Technical information
- Length: 188 km (117 mi)
- Maximum discharge: 1.8 billion cubic meters per year

= West of Shetland pipeline =

The West of Shetland Pipeline (WOSP) is a pipeline system which transports natural gas from three offshore fields in the West of Shetland area to Sullom Voe Terminal in the Shetland Isles of Scotland.

==West of Shetland area==
The West of Shetland area is a region in the northern Atlantic Ocean, where there are currently three developed offshore fields; Schiehallion, Foinaven and Clair. A number of further hydrocarbon discoveries have been made in the area, but these are not currently considered to be economic due to the high costs of development. The Laggan-Tormore and Rosebank-Lochnagar discoveries are in the process of being further appraised for development, but the WOSP is considered to be unable to carry the additional gas production from these fields.

==Ownership==
WOSP is owned collectively by the owners of the Schiehallion, Loyal, Foinaven and East Foinaven fields; each owner company holds divided capacity rights in accordance with its ownership interest.
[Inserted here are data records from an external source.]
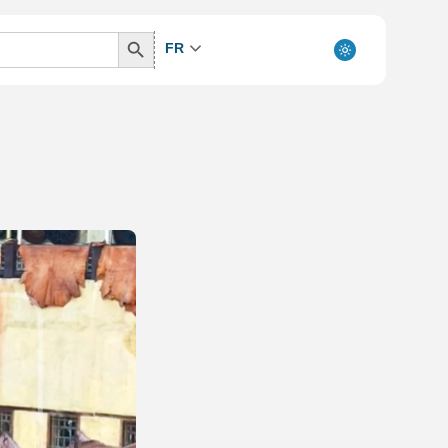
Search
FR
Button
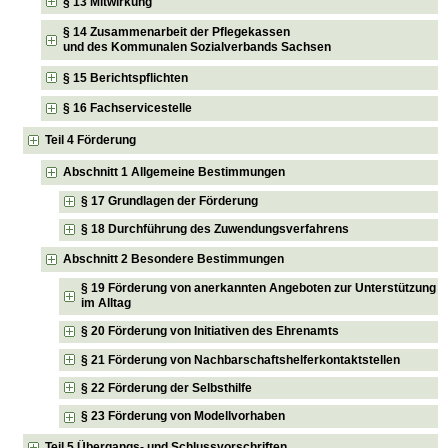
§ 13 Mitwirkung
§ 14 Zusammenarbeit der Pflegekassen
und des Kommunalen Sozialverbands Sachsen
§ 15 Berichtspflichten
§ 16 Fachservicestelle
Teil 4 Förderung
Abschnitt 1 Allgemeine Bestimmungen
§ 17 Grundlagen der Förderung
§ 18 Durchführung des Zuwendungsverfahrens
Abschnitt 2 Besondere Bestimmungen
§ 19 Förderung von anerkannten Angeboten zur Unterstützung
im Alltag
§ 20 Förderung von Initiativen des Ehrenamts
§ 21 Förderung von Nachbarschaftshelferkontaktstellen
§ 22 Förderung der Selbsthilfe
§ 23 Förderung von Modellvorhaben
Teil 5 Übergangs- und Schlussvorschriften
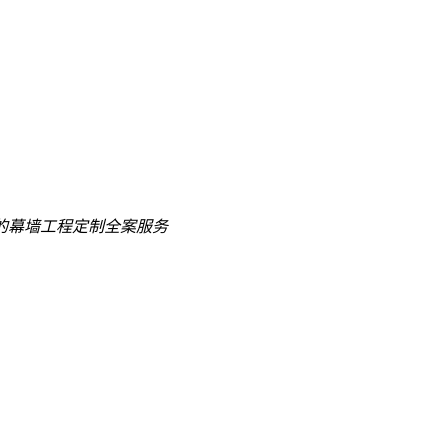
的
幕墙工程定制全案服务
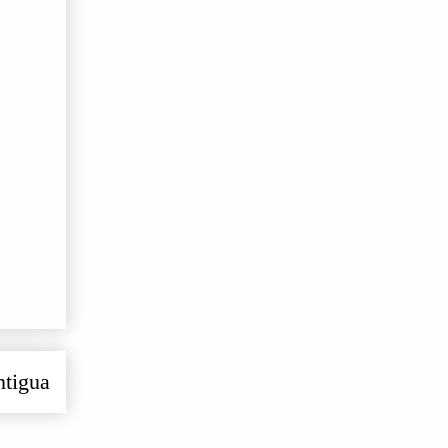
ntigua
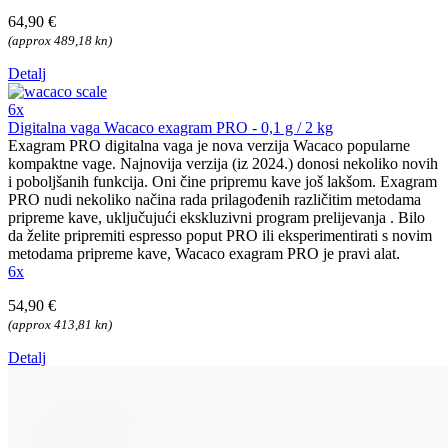
64,90 €
(approx 489,18 kn)
Detalj
6x
Digitalna vaga Wacaco exagram PRO - 0,1 g / 2 kg
Exagram PRO digitalna vaga je nova verzija Wacaco popularne
kompaktne vage. Najnovija verzija (iz 2024.) donosi nekoliko novih
i poboljšanih funkcija. Oni čine pripremu kave još lakšom. Exagram
PRO nudi nekoliko načina rada prilagođenih različitim metodama
pripreme kave, uključujući ekskluzivni program prelijevanja . Bilo
da želite pripremiti espresso poput PRO ili eksperimentirati s novim
metodama pripreme kave, Wacaco exagram PRO je pravi alat.
6x
54,90 €
(approx 413,81 kn)
Detalj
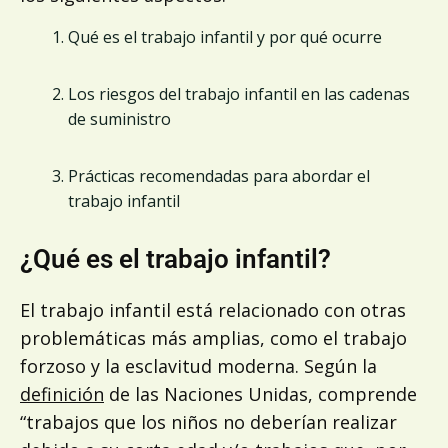
Qué es el trabajo infantil y por qué ocurre
Los riesgos del trabajo infantil en las cadenas
de suministro
Prácticas recomendadas para abordar el
trabajo infantil
¿Qué es el trabajo infantil?
El trabajo infantil está relacionado con otras
problemáticas más amplias, como el trabajo
forzoso y la esclavitud moderna. Según la
definición
de las Naciones Unidas, comprende
“trabajos que los niños no deberían realizar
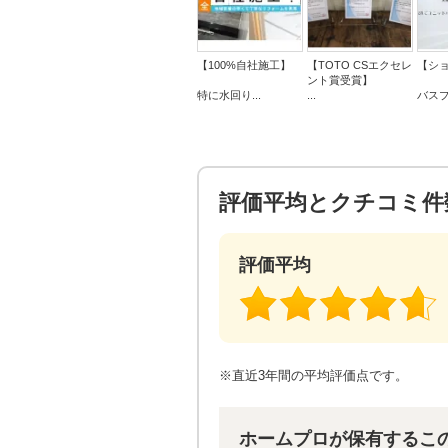
【100%自社施工】
【TOTO CSエクセレ
【シ
ント賞受賞】
特に水回り...
...
バスプ
評価平均とクチコミ件
評価平均
※直近3年間の平均評価点です。
ホームプロが保有するこ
It is operated by BP.

==Technical description==
The system consists of a 20 in trunkline which begins near Schiehallion and has length of 188 km. It has a maximum capacity of 1.8 e9m3 of gas per year.

Natural gas from the Clair field is delivered into the pipeline at the Clair tee midway along the pipeline 105 km from Sullom Voe.
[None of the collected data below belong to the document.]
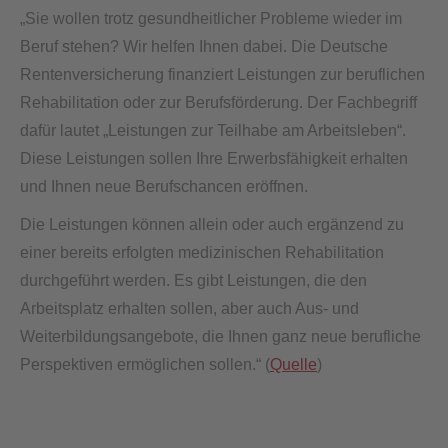
„Sie wollen trotz gesundheitlicher Probleme wieder im
Beruf stehen? Wir helfen Ihnen dabei. Die Deutsche
Rentenversicherung finanziert Leistungen zur beruflichen
Rehabilitation oder zur Berufsförderung. Der Fachbegriff
dafür lautet „Leistungen zur Teilhabe am Arbeitsleben“.
Diese Leistungen sollen Ihre Erwerbsfähigkeit erhalten
und Ihnen neue Berufschancen eröffnen.
Die Leistungen können allein oder auch ergänzend zu
einer bereits erfolgten medizinischen Rehabilitation
durchgeführt werden. Es gibt Leistungen, die den
Arbeitsplatz erhalten sollen, aber auch Aus- und
Weiterbildungsangebote, die Ihnen ganz neue berufliche
Perspektiven ermöglichen sollen.“ (
Quelle
)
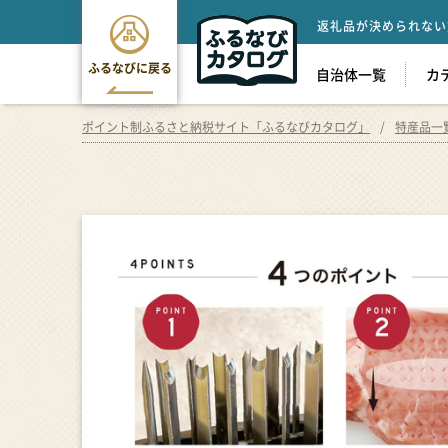
返礼品が決められない
ふるなびに戻る
自治体一覧
カ
ポイント制ふるさと納税サイト「ふるなびカタログ」
特産品一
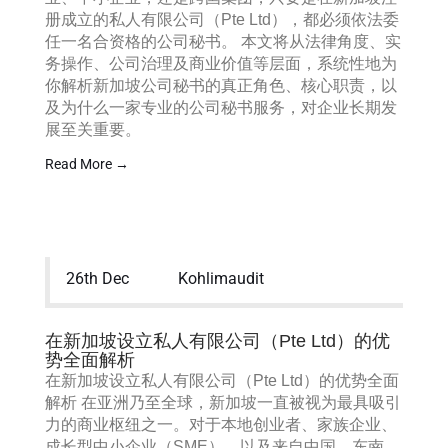
册成立的私人有限公司（Pte Ltd），都必须依法委
任一名合资格的公司秘书。 本文将从法律角度、实
务操作、公司治理及商业价值等层面，系统性地为
你解析新加坡公司秘书的真正角色、核心职责，以
及为什么一家专业的公司秘书服务，对企业长期发
展至关重要。
Read More →
26th Dec
Kohlimaudit
在新加坡设立私人有限公司（Pte Ltd）的优
势全面解析
在新加坡设立私人有限公司（Pte Ltd）的优势全面
解析 在亚洲乃至全球，新加坡一直被视为最具吸引
力的商业枢纽之一。对于本地创业者、家族企业、
成长型中小企业（SME），以及来自中国、东南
Natural gas from WOSP is further transported by East of Shetland Pipeline (EOSP), NLGP and FLAGS/SEGAL systems for the delivery into the UK National Transmission System at St Fergus in the northeast of Scotland, and for the delivery of separated natural gas liquids into either the Shell operated SEGAL system or the onshore section of the BP-operated Forties pipeline system. The gas delivered from the pipeline is also part of the Magnus oilfield enhanced oil recovery scheme where gas and natural gas liquids are piped to the Magnus platform and injected into the reservoir to increase the recoverable reserves from the development.